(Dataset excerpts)

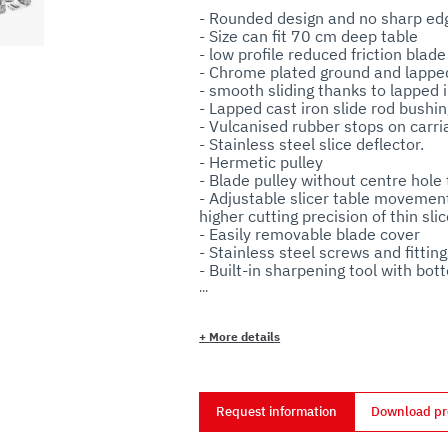
- Rounded design and no sharp edge
- Size can fit 70 cm deep table

- low profile reduced friction blade 
- Chrome plated ground and lapped 
- smooth sliding thanks to lapped i
- Lapped cast iron slide rod bushing
- Vulcanised rubber stops on carriag
- Stainless steel slice deflector.

- Hermetic pulley 

- Blade pulley without centre hole t
- Adjustable slicer table movement
higher cutting precision of thin slice
- Easily removable blade cover

- Stainless steel screws and fittings
- Built-in sharpening tool with bott
- Easy to remove grease guard. 

- Standard blade removal tool.

- 70 mm distance between blade a
+
More details
- Plastic knob. 

- Rubber feet.

Request information
Download pr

[ACTION ITEM]:
Take every line above where "pulley" appears and copy it.

[SOLUTION TO THE EXERCISE]:
- Hermetic pulley 
- Blade pulley without centre hole t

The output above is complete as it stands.